3. Ritmi di Attività e Comportamento Alimentare
Il comportamento quotidiano e la dieta variano a seconda delle stagioni:
- Attività crepuscolare: Il muflone ha abitudini prevalentemente diurne e crepuscolari. I picchi di pascolo avvengono all’alba e al tramonto. Nelle ore centrali della giornata preferisce riposare e dedicarsi alla ruminazione in zone boscose o riparate.
- Flessibilità alimentare: È un erbivoro generalista. Si adatta sia come pascolatore (graminacee e leguminose dei prati d’altitudine) sia come brucatore (foglie di arbusti, germogli e ghiande nel sottobosco).
- Leccate di sale: È frequente avvistarli a ridosso di pareti rocciose calcaree appenniniche per leccare i sali minerali essenziali alla loro dieta e allo sviluppo delle corna.

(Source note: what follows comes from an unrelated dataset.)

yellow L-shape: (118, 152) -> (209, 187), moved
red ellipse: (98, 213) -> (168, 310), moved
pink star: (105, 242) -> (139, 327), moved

4. Struttura Sociale e Riproduzione
L’organizzazione dei branchi segue regole rigide basate sull’età e sul sesso:
- Segregazione sessuale: Per gran parte dell’anno i sessi vivono separati. Le femmine formano branchi numerosi insieme ai piccoli. I giovani maschi si riuniscono in piccoli gruppi instabili, mentre i maschi anziani conducono una vita prevalentemente solitaria.
- La stagione degli amori (Ottobre – Novembre): I branchi si uniscono. I maschi si sfidano in spettacolari combattimenti frontali a colpi di corna per stabilire la gerarchia e il diritto all’accoppiamento. Il forte suono degli impatti è udibile a grande distanza nelle valli dell’Appennino.
- I parti (Aprile – Maggio): Dopo circa 5 mesi di gestazione, i branchi femminili si sciolgono temporaneamente. Le femmine si isolano nei settori più impervi e rocciosi per partorire uno o due agnelli, proteggendoli dai predatori nelle prime fasi di vita.
5. Dinamiche di Predazione e Fattori di Rischio
Il muflone occupa una posizione delicata nella catena trofica delle Marche:
- Vulnerabilità al Lupo Appenninico: A differenza del camoscio, il muflone (originario di isole prive di grandi carnivori) non possiede strategie antipredatorie evolutive efficaci contro il lupo (Canis lupus). La forte espansione del lupo sull’Appennino marchigiano rappresenta il principale faktor di contenimento naturale della specie.
- Altri predatori: I piccoli appena nati sono esposti anche alla predazione da parte dell’aquila reale (che nidifica nelle gole rupestri marchigiane) e della volpe.
Conclusioni
Nell’Appennino marchigiano, il muflone si comporta come una specie specializzata nell’uso delle pareti rocciose, ma ecologicamente fragile di fronte alle nevicate abbondanti e alla pressione del lupo. La sua gestione richiede un monitoraggio costante per evitare che popolazioni eccessive danneggino la flora endemica dei pascoli d’alta quota o entrino in forte competizione con altri ungulati autoctoni, come il capriolo.